Since 1990, teams that won (or swept, in the case of division opponents) in the regular season are 65-46 in a playoff rematch. In the divisional round specifically, teams that won the first meeting (or swept) are 27-13.
In the first meeting, a 41-23 win by New England, Denver had a Tebow-esque game with 252 team rushing yards and 141 yards passing. Tebow completed 50 percent of his passes (11-of-22) and didn't have a TD or INT. This is noteworthy because the Broncos usually win when Tebow doesn't throw an interception (it should be noted that the Broncos did lose three fumbles). Also significant is the fact that the Patriots ran for 141 yards on 36 carries while Brady was going 23-of-34 for 320 yards and two touchdowns. Aaron Hernandez had a season-high nine receptions while Rob Gronkowski and Wes Welker combined for eight. This tells me that Denver focused on stopping Gronkowski and Welker, which opened the door for the running game and Hernandez.
More importantly, teams seem to play the Broncos very well the second time around. Kansas City, after losing 17-10 to the Broncos in Week 10, held them to under 260 yards total offense in the sequel in Week 17. Also, the Patriots seemed to get better and figured out the Broncos as the game went along. They got gashed in the first three series, allowing drives of 80, 82, and 63 yards for two touchdowns and a field goal. The rest of the game, the Broncos could only muster a meaningless scoring drive late in the fourth quarter.

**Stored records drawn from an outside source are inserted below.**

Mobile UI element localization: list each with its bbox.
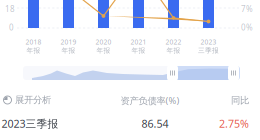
staticText: 年报 bbox=[96, 46, 110, 54]
staticText: 18 bbox=[5, 4, 15, 14]
button[interactable]: 展开分析 bbox=[3, 94, 51, 106]
staticText: 年报 bbox=[166, 46, 180, 54]
staticText: 2021 bbox=[130, 38, 146, 46]
staticText: 0 bbox=[9, 22, 14, 33]
staticText: 2023三季报 bbox=[2, 116, 58, 131]
staticText: 2019 bbox=[60, 38, 76, 46]
staticText: 年报 bbox=[62, 46, 76, 54]
staticText: 2018 bbox=[26, 38, 42, 46]
staticText: 同比 bbox=[231, 95, 249, 106]
staticText: 展开分析 bbox=[15, 94, 51, 106]
staticText: 年报 bbox=[26, 46, 40, 54]
staticText: 三季报 bbox=[198, 46, 219, 54]
staticText: 86.54 bbox=[142, 116, 168, 131]
staticText: 2020 bbox=[96, 38, 112, 46]
staticText: 资产负债率(%) bbox=[120, 94, 180, 107]
staticText: 年报 bbox=[132, 46, 146, 54]
staticText: 2022 bbox=[166, 38, 182, 46]
staticText: 7% bbox=[241, 4, 253, 14]
staticText: 2023 bbox=[200, 38, 216, 46]
staticText: 0% bbox=[241, 22, 253, 33]
staticText: 2.75% bbox=[219, 116, 249, 131]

In the first game, a 29-14 win by Baltmore, there were some telling indicators. The Ravens held the Texans to less than 100 yards rushing. Matt Schaub had a solid game (21-of-37 for 220 yards) but had only two plays of more than 20 yards. Baltimore had a balanced attack with Ray Rice rushing for 101 yards on 23 carries and Joe Flacco going 20-of-33 for 305 yards. The Ravens were a top 10 team in third-down conversions, but were only 3-for-11 against the Texans in Week 6. If the Ravens shut down the Texans' running game, and there is no reason to believe they won't, I don't believe T.J. Yates will be able to make up the difference. Cincinnati is a good defense but have no dominant players to account for. In Baltimore, Yates is going to be staring down Haloti Ngata, Terrell Suggs, Ray Lewis and Ed Reed.

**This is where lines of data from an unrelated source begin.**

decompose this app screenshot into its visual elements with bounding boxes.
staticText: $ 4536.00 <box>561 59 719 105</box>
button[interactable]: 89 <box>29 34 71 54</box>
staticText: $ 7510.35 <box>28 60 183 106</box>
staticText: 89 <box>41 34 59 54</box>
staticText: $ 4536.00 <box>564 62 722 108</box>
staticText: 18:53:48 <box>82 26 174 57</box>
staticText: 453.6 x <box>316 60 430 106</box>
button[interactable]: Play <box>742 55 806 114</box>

The best rematch of the weekend is this one. In Week 13, a 38-35 win by the Packers, both Aaron Rodgers and Eli Manning had great days throwing for a combined 716 yards and seven touchdowns. The Giants ran well, but not well enough, going for 100 yards on only 20 carries. The biggest difference in the game was Green Bay's ability to chew up the clock. They ran 77 plays, had the ball for 33 minutes and converted 7-of-11 third downs. Rodgers hit 10 different receivers and always had an answer for whatever the Giants dialed up. The game ended when the Giants, after tying the game, left too much time on the clock and Rodgers drove the Packers 70 yards in 58 seconds to set up the game-winning field goal. This game could very well be the same. Whoever has the ball last, wins.